こちらも相変わらず書き出しから、イッちゃってる。
〝客は入んねぇ、演奏はがたがた。
 一応、打ち上げ、ってんでシャビーな酒場にメンバーと入ったが、
 やってもやっても売れねぇし、演奏もうまくいかねぇ、ってことは、
 このバンドもそろそろ潮時か、って気配が横溢して、みな暗い。
 かかるムードにきわめて弱い自分は、なんとか盛り上げようと、
 いろいろギャグを言ってみたりするのだけれども、なんだこいつら、
 ひとの苦労も知らないで、自らの暗みに沈殿して恬淡としていやがる。〟
ってな感じで、嫌気がさし、これまでの日常からおさらばする。
するってえとまた、周囲の世界がぐにゃりとねじ曲がっていき、
〝俺〟の迷走が始まるのだ。


しかし、そう考えると常に町田康の小説って、同じような気もしてならないのだが、
それにしたって、やっぱり読んだら笑えて、どこか薄ら寒い、ヘンな感覚になる。
巻末の解説で保坂和志が書いているが、つくづく町田康って〝文学〟なのである。
いや、保坂和志の解説はもっと高尚でおもしろいので、
このレビューなんか、なかったと思って解説を読んでもらえればいいのだが。
で、ついでに思ったのだが、保坂和志って、このぐらいの文章量だと本当に面白い。
正直、長編とか読んでいると僕は疲れてしまうのだ。
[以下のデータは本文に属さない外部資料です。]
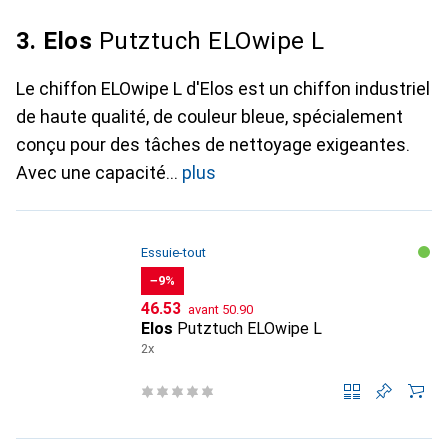
3. Elos
Putztuch ELOwipe L
Le chiffon ELOwipe L d'Elos est un chiffon industriel
de haute qualité, de couleur bleue, spécialement
conçu pour des tâches de nettoyage exigeantes.
Avec une capacité
plus
Essuie-tout
−9%
CHF
CHF
46.53
avant
50.90
Elos
Putztuch ELOwipe L
2x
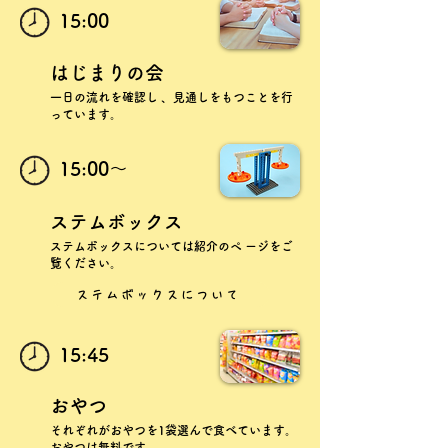
15:00
はじまりの会
一日の流れを確認し 、見通しをもつことを行
っています。
15:00〜
ステムボックス
ステムボックスについては紹介のペ ージをご
覧ください。
ステムボックスについて
15:45
おやつ
それぞれがおやつを1袋選んで食べています。
おやつは無料です。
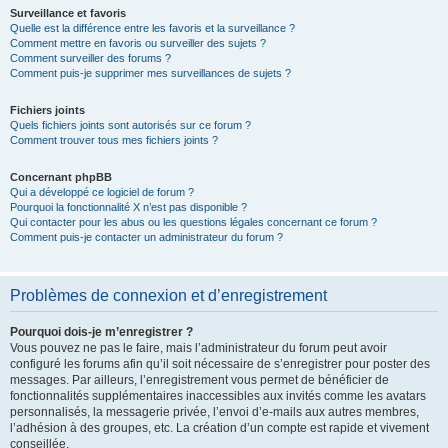
Surveillance et favoris
Quelle est la différence entre les favoris et la surveillance ?
Comment mettre en favoris ou surveiller des sujets ?
Comment surveiller des forums ?
Comment puis-je supprimer mes surveillances de sujets ?
Fichiers joints
Quels fichiers joints sont autorisés sur ce forum ?
Comment trouver tous mes fichiers joints ?
Concernant phpBB
Qui a développé ce logiciel de forum ?
Pourquoi la fonctionnalité X n’est pas disponible ?
Qui contacter pour les abus ou les questions légales concernant ce forum ?
Comment puis-je contacter un administrateur du forum ?
Problèmes de connexion et d’enregistrement
Pourquoi dois-je m’enregistrer ?
Vous pouvez ne pas le faire, mais l’administrateur du forum peut avoir
configuré les forums afin qu’il soit nécessaire de s’enregistrer pour poster des
messages. Par ailleurs, l’enregistrement vous permet de bénéficier de
fonctionnalités supplémentaires inaccessibles aux invités comme les avatars
personnalisés, la messagerie privée, l’envoi d’e-mails aux autres membres,
l’adhésion à des groupes, etc. La création d’un compte est rapide et vivement
conseillée.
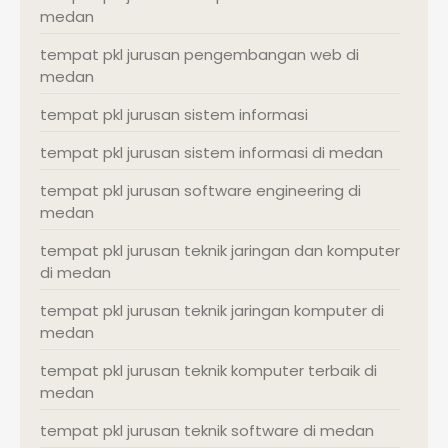
medan
tempat pkl jurusan pengembangan web di
medan
tempat pkl jurusan sistem informasi
tempat pkl jurusan sistem informasi di medan
tempat pkl jurusan software engineering di
medan
tempat pkl jurusan teknik jaringan dan komputer
di medan
tempat pkl jurusan teknik jaringan komputer di
medan
tempat pkl jurusan teknik komputer terbaik di
medan
tempat pkl jurusan teknik software di medan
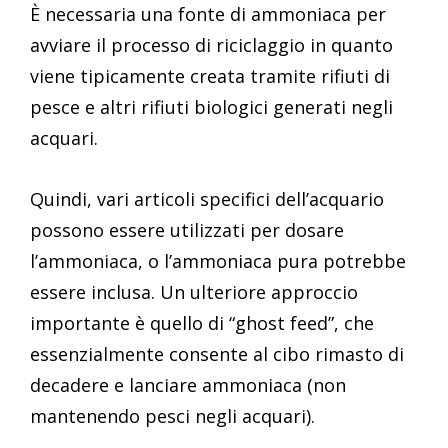
È necessaria una fonte di ammoniaca per
avviare il processo di riciclaggio in quanto
viene tipicamente creata tramite rifiuti di
pesce e altri rifiuti biologici generati negli
acquari.
Quindi, vari articoli specifici dell’acquario
possono essere utilizzati per dosare
l’ammoniaca, o l’ammoniaca pura potrebbe
essere inclusa. Un ulteriore approccio
importante è quello di “ghost feed”, che
essenzialmente consente al cibo rimasto di
decadere e lanciare ammoniaca (non
mantenendo pesci negli acquari).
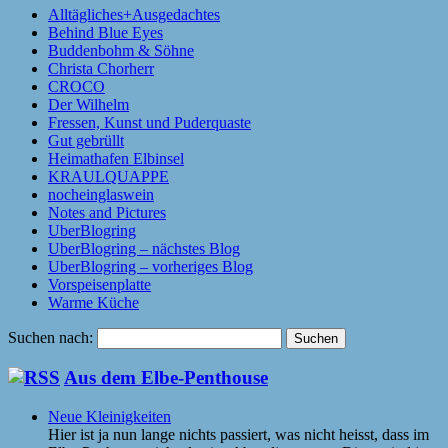
Alltägliches+Ausgedachtes
Behind Blue Eyes
Buddenbohm & Söhne
Christa Chorherr
CROCO
Der Wilhelm
Fressen, Kunst und Puderquaste
Gut gebrüllt
Heimathafen Elbinsel
KRAULQUAPPE
nocheinglaswein
Notes and Pictures
UberBlogring
UberBlogring – nächstes Blog
UberBlogring – vorheriges Blog
Vorspeisenplatte
Warme Küche
Suchen nach:
Aus dem Elbe-Penthouse
Neue Kleinigkeiten
Hier ist ja nun lange nichts passiert, was nicht heisst, dass im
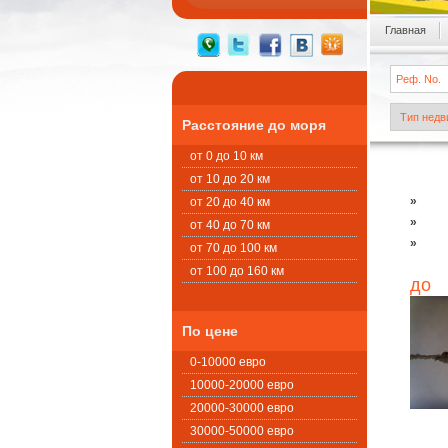
Главная
Расстояние до моря
от 0 до 10 км
от 10 до 20 км
»
от 20 до 40 км
»
от 40 до 70 км
»
от 70 до 100 км
от 100 до 160 км
до
По цене
0-10000 евро
10000-20000 евро
20000-30000 евро
30000-50000 евро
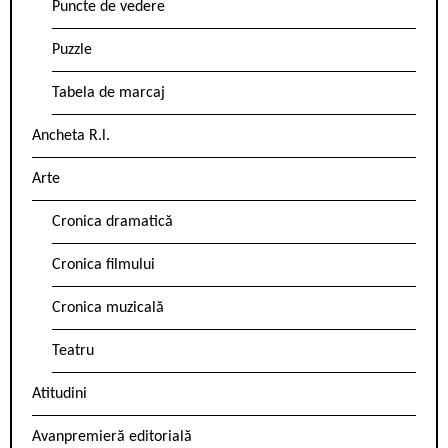
Puncte de vedere
Puzzle
Tabela de marcaj
Ancheta R.l.
Arte
Cronica dramatică
Cronica filmului
Cronica muzicală
Teatru
Atitudini
Avanpremieră editorială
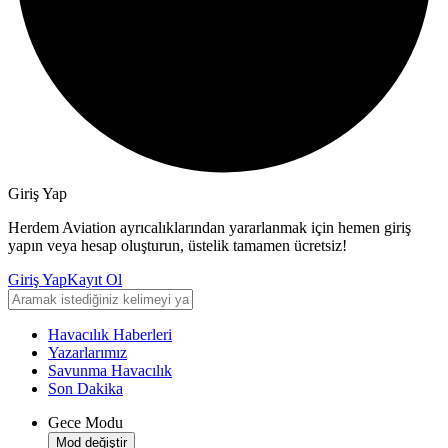
Giriş Yap
Herdem Aviation ayrıcalıklarından yararlanmak için hemen giriş
yapın veya hesap oluşturun, üstelik tamamen ücretsiz!
Giriş Yap
Kayıt Ol
Havacılık Haberleri
Yazarlarımız
Savunma Havacılık
Son Dakika
Gece Modu
Mod değiştir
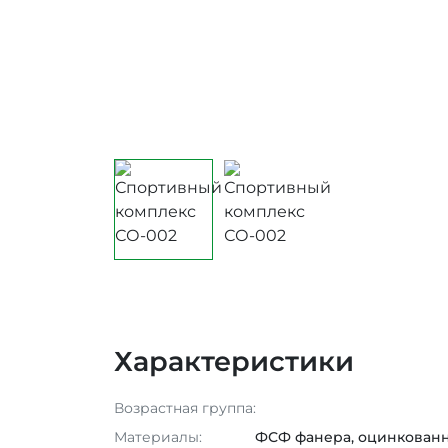
Характеристики
Возрастная группа:
Материалы:
ФСФ фанера, оцинкованны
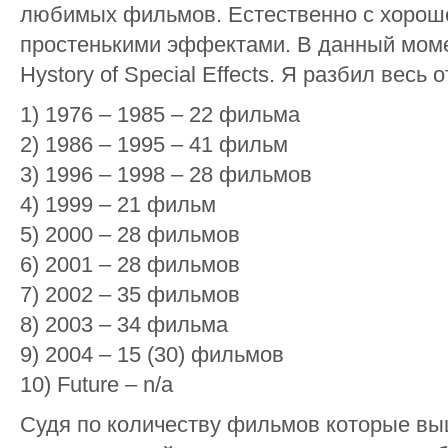
любимых фильмов. Естественно с хорош
простенькими эффектами. В данный моме
Hystory of Special Effects. Я разбил весь 
1) 1976 – 1985 – 22 фильма
2) 1986 – 1995 – 41 фильм
3) 1996 – 1998 – 28 фильмов
4) 1999 – 21 фильм
5) 2000 – 28 фильмов
6) 2001 – 28 фильмов
7) 2002 – 35 фильмов
8) 2003 – 34 фильма
9) 2004 – 15 (30) фильмов
10) Future – n/a
Судя по количеству фильмов которые вы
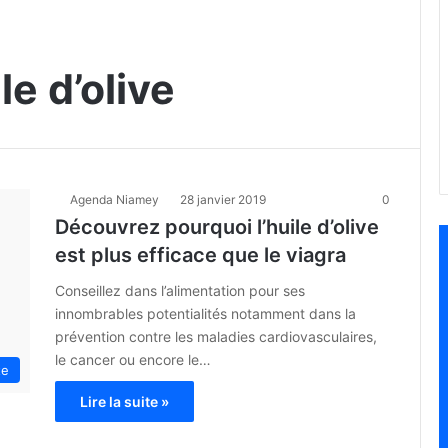
le d’olive
Agenda Niamey
28 janvier 2019
0
Découvrez pourquoi l’huile d’olive
est plus efficace que le viagra
Conseillez dans l’alimentation pour ses
innombrables potentialités notamment dans la
prévention contre les maladies cardiovasculaires,
le cancer ou encore le…
te
Lire la suite »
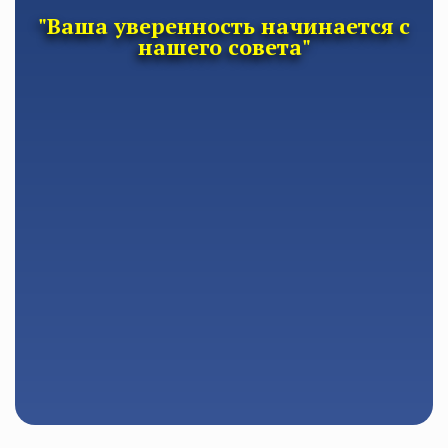
"Ваша уверенность начинается с
нашего совета"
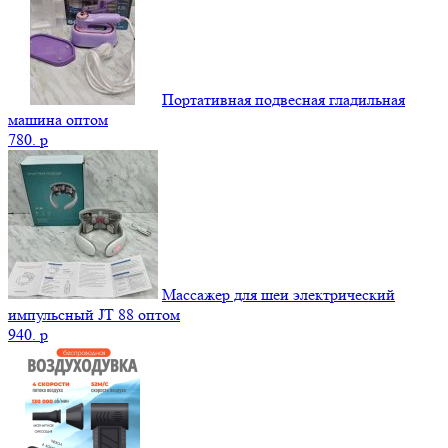
Портативная подвесная гладильная
машина оптом
780.
p
Массажер для шеи электрический
импульсный JT 88 оптом
940.
p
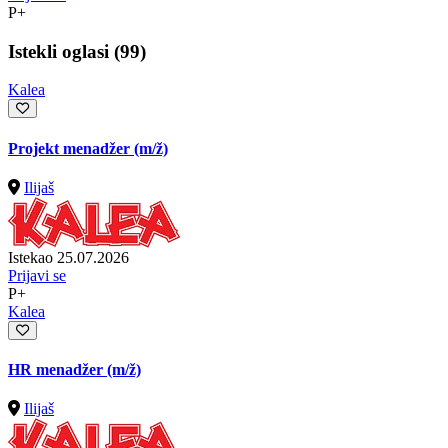
P+
Istekli oglasi (99)
Kalea
Projekt menadžer
(m/ž)
Ilijaš
Istekao 25.07.2026
Prijavi se
P+
Kalea
HR menadžer
(m/ž)
Ilijaš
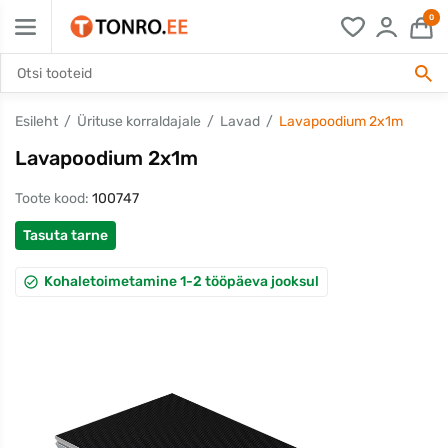
0
Esileht
Ürituse korraldajale
Lavad
Lavapoodium 2x1m
Lavapoodium 2x1m
Toote kood:
100747
Tasuta tarne
Kohaletoimetamine 1-2 tööpäeva jooksul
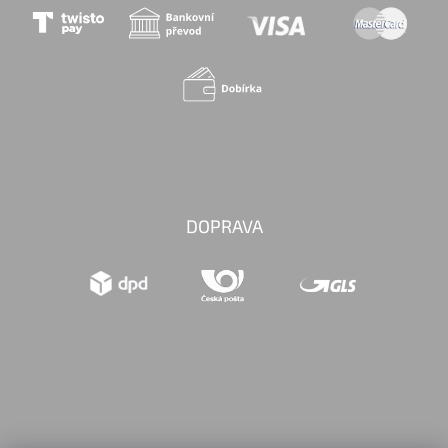
DOPRAVA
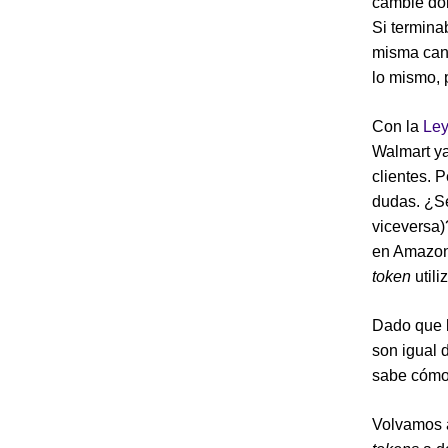
cambié dól
Si termina
misma can
lo mismo,
Con la
Ley
Walmart ya
clientes. 
dudas. ¿Se
viceversa)
en Amazon
token
utili
Dado que 
son igual 
sabe cómo
Volvamos a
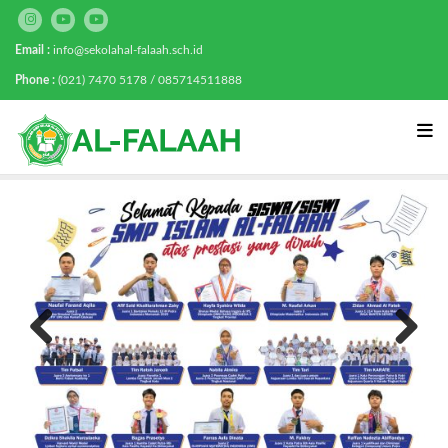
Email :
info@sekolahal-falaah.sch.id
Phone :
(021) 7470 5178 / 085714511888
Previous
Next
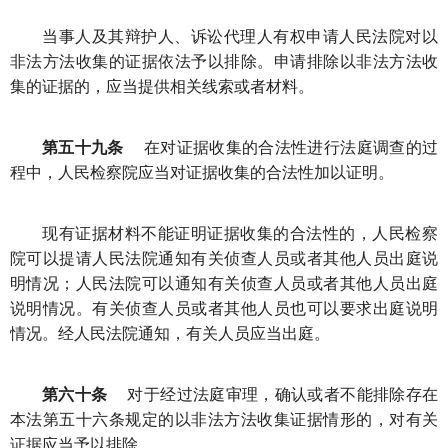
当事人及其辩护人、诉讼代理人有权申请人民法院对以
非法方法收集的证据依法予以排除。申请排除以非法方法收
集的证据的，应当提供相关线索或者材料。
第五十九条
在对证据收集的合法性进行法庭调查的过
程中，人民检察院应当对证据收集的合法性加以证明。
现有证据材料不能证明证据收集的合法性的，人民检察
院可以提请人民法院通知有关侦查人员或者其他人员出庭说
明情况；人民法院可以通知有关侦查人员或者其他人员出庭
说明情况。有关侦查人员或者其他人员也可以要求出庭说明
情况。经人民法院通知，有关人员应当出庭。
第六十条
对于经过法庭审理，确认或者不能排除存在
本法第五十六条规定的以非法方法收集证据情形的，对有关
证据应当予以排除。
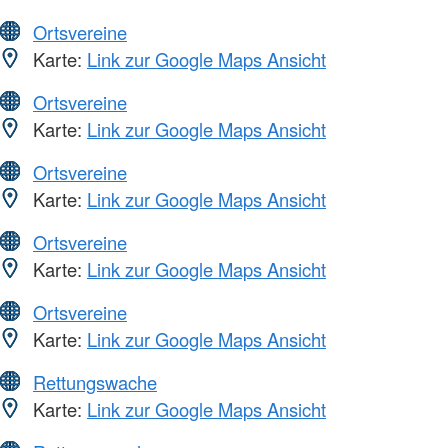
Ortsvereine
Karte:
Link zur Google Maps Ansicht
Ortsvereine
Karte:
Link zur Google Maps Ansicht
Ortsvereine
Karte:
Link zur Google Maps Ansicht
Ortsvereine
Karte:
Link zur Google Maps Ansicht
Ortsvereine
Karte:
Link zur Google Maps Ansicht
Rettungswache
Karte:
Link zur Google Maps Ansicht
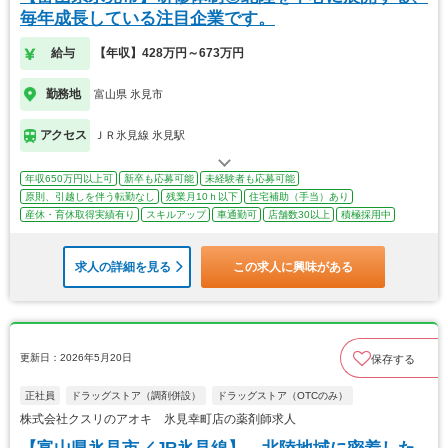
毎年成長している注目企業です。
給与
【年収】428万円～673万円
勤務地
富山県 氷見市
アクセス
ＪＲ氷見線 氷見駅
年収650万円以上可
新卒も応募可能
未経験者も応募可能
原則、引越しを伴う転勤なし
残業月10ｈ以下
住宅補助（手当）あり
産休・育休取得実績有り
スキルアップ
車通勤可
店舗数30以上
積極採用中
求人の詳細を見る
この求人に興味がある
更新日：2026年5月20日
保存する
正社員
ドラッグストア（調剤併設）
ドラッグストア（OTCのみ）
株式会社クスリのアオキ 氷見幸町店の薬剤師求人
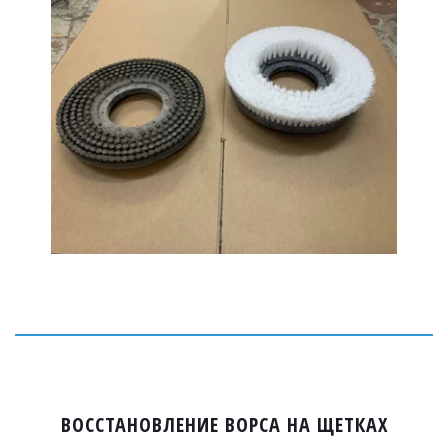
ВОССТАНОВЛЕНИЕ ВОРСА НА ЩЕТКАХ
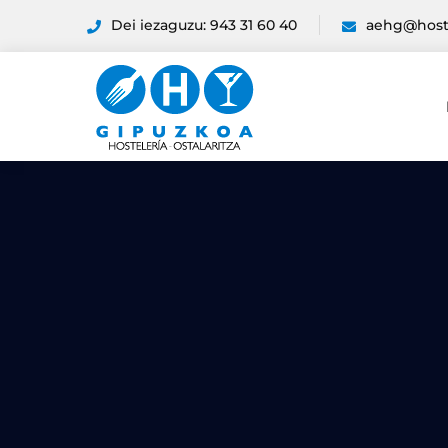
Dei iezaguzu: 943 31 60 40
aehg@host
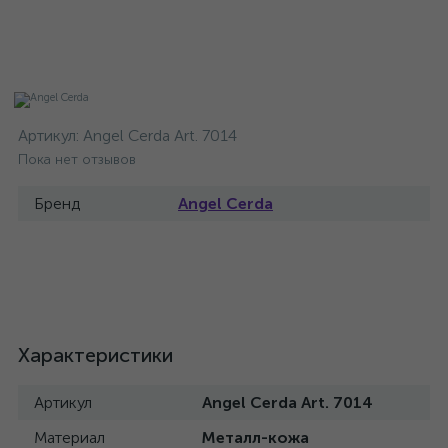
Артикул:
Angel Cerda Art. 7014
Пока нет отзывов
Бренд
Angel Cerda
Характеристики
Артикул
Angel Cerda Art. 7014
Материал
Металл-кожа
ある意味濃厚すぎて。
そんなわけで町田康の濃厚な小説の後に、
保坂和志の濃厚な解説がついて二度濃厚なこの本。
おもしろかったけど、ちょっと胃もたれ気味の感はありで、
このところ疲れ気味の毎日が続いている中、必ずしもベストのチョイスじゃなかったな、
なんて自分に言い訳する毎日にもいいかげんおさらばしなきゃなと思いつつも、
持って生まれたこの性質直せるモンならとっくに直しているわけで、これも性なのよ、
およよよよとまたも町田康ふうに書いてみて疲れたので、きょうはこのへんで。